● **DATA TO USE**
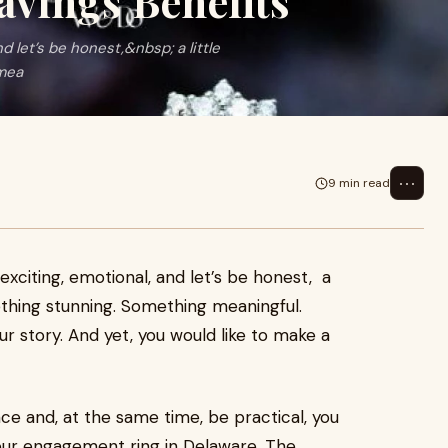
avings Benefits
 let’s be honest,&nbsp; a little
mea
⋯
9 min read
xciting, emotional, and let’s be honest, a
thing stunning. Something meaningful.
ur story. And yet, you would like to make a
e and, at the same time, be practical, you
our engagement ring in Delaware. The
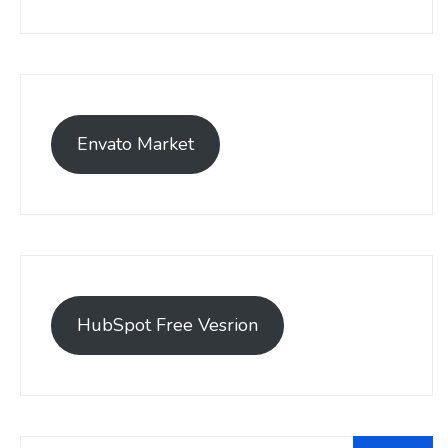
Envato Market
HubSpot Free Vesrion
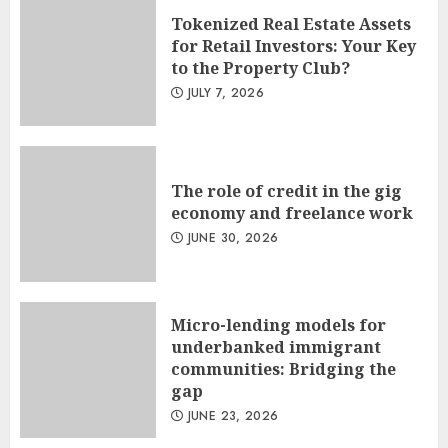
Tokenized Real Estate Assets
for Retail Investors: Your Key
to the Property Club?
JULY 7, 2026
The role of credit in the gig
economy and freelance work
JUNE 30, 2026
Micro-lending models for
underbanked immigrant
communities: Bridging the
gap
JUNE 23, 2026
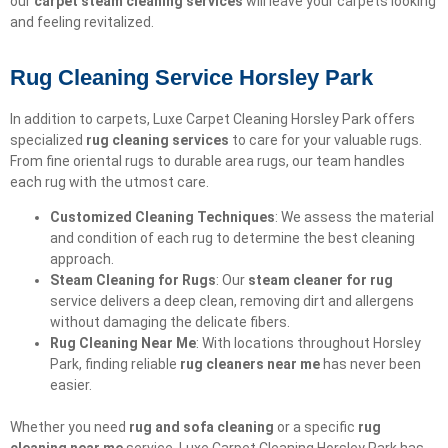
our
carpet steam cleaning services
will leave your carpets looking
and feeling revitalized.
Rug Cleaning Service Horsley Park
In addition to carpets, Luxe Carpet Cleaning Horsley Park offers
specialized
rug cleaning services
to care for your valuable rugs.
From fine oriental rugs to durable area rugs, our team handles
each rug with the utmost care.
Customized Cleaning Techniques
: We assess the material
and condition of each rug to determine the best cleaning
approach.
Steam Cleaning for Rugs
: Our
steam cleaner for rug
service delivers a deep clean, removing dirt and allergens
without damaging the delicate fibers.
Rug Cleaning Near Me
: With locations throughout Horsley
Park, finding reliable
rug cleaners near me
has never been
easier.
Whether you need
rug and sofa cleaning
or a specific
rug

--

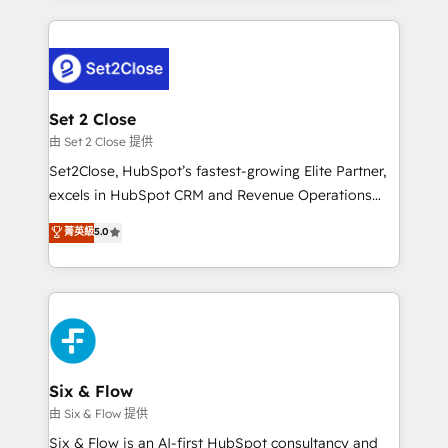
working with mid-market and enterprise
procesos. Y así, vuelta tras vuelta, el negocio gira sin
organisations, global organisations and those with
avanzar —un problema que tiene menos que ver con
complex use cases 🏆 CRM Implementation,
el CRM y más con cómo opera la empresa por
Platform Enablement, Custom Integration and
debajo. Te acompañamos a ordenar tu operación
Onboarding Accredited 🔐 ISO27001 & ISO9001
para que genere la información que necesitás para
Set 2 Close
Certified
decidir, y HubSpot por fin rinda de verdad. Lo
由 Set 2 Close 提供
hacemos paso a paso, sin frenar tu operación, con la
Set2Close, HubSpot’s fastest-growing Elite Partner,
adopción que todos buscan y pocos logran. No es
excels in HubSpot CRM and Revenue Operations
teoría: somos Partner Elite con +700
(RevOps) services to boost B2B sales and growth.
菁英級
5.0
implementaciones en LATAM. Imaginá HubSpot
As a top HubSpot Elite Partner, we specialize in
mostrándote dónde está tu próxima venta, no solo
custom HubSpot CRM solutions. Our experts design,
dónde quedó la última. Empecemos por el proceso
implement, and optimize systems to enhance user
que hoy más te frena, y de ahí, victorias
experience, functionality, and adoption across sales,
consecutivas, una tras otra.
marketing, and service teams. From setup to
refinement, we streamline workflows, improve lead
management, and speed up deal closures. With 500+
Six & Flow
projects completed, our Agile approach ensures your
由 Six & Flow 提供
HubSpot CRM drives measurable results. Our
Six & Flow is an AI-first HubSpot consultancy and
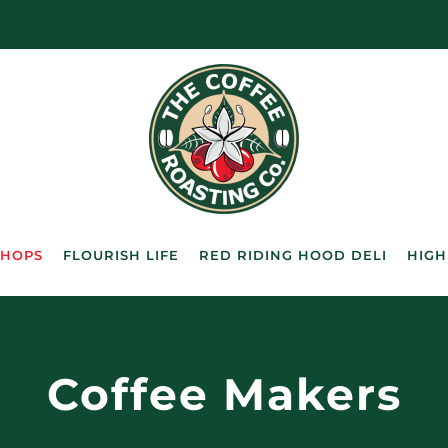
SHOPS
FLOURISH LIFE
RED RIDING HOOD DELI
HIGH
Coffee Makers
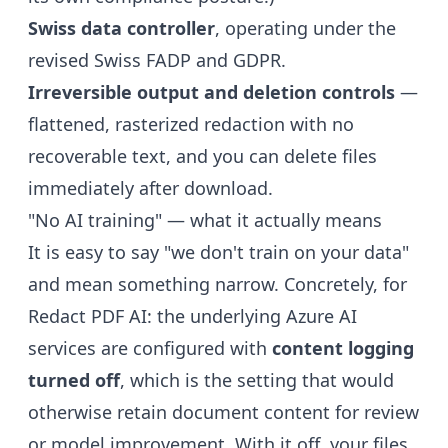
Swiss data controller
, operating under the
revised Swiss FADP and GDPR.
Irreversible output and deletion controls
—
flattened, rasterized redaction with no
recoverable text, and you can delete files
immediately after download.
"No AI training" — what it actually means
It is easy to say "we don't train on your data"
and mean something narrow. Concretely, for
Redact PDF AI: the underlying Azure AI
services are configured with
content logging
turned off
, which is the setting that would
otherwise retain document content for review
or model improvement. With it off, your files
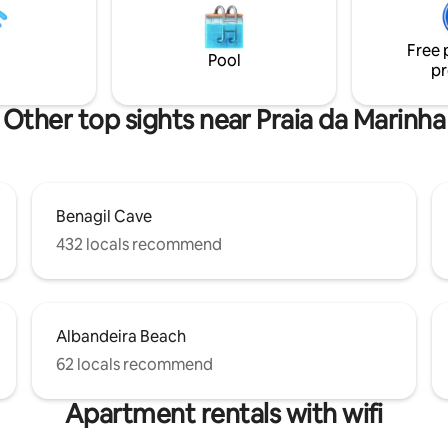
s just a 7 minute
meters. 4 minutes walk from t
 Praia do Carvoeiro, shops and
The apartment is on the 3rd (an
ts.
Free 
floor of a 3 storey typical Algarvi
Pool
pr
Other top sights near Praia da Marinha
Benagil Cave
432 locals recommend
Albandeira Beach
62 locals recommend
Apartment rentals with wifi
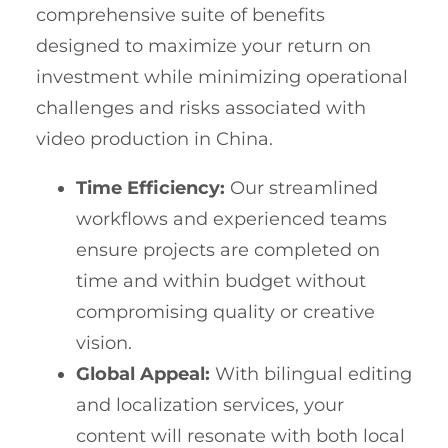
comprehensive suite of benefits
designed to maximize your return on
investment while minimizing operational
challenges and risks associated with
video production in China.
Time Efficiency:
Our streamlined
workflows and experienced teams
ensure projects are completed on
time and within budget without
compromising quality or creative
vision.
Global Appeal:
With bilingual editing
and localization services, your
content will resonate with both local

* * *

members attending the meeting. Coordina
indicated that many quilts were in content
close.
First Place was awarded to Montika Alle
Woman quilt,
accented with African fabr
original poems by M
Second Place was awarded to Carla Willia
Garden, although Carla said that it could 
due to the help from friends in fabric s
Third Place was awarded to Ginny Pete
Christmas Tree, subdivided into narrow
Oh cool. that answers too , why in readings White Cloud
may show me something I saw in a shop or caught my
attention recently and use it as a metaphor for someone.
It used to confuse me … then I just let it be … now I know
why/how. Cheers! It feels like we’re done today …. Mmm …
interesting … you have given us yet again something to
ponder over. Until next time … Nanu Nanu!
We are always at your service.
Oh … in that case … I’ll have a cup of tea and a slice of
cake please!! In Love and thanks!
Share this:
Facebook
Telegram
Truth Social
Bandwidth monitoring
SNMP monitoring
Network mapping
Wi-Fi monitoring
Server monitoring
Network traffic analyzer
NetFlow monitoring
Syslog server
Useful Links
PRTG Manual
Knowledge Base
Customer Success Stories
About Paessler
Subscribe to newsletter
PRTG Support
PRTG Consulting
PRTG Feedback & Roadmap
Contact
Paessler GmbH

● **EXERCISE**
Every line above from the line with "organisations, global organisations" to the line with "HubSpot CRM drives measurable results. Our", inclusive, must be returned exactly; no other line belongs in the reply.

● **REPLY**
organisations, global organisations and those with
avanzar —un problema que tiene menos que ver con
complex use cases 🏆 CRM Implementation,
el CRM y más con cómo opera la empresa por
Platform Enablement, Custom Integration and
debajo. Te acompañamos a ordenar tu operación
Onboarding Accredited 🔐 ISO27001 & ISO9001
para que genere la información que necesitás para
Set 2 Close
Certified
decidir, y HubSpot por fin rinda de verdad. Lo
由 Set 2 Close 提供
hacemos paso a paso, sin frenar tu operación, con la
Set2Close, HubSpot’s fastest-growing Elite Partner,
adopción que todos buscan y pocos logran. No es
excels in HubSpot CRM and Revenue Operations
teoría: somos Partner Elite con +700
(RevOps) services to boost B2B sales and growth.
菁英級
5.0
implementaciones en LATAM. Imaginá HubSpot
As a top HubSpot Elite Partner, we specialize in
mostrándote dónde está tu próxima venta, no solo
custom HubSpot CRM solutions. Our experts design,
dónde quedó la última. Empecemos por el proceso
implement, and optimize systems to enhance user
que hoy más te frena, y de ahí, victorias
experience, functionality, and adoption across sales,
consecutivas, una tras otra.
marketing, and service teams. From setup to
refinement, we streamline workflows, improve lead
management, and speed up deal closures. With 500+
Six & Flow
projects completed, our Agile approach ensures your
由 Six & Flow 提供
HubSpot CRM drives measurable results. Our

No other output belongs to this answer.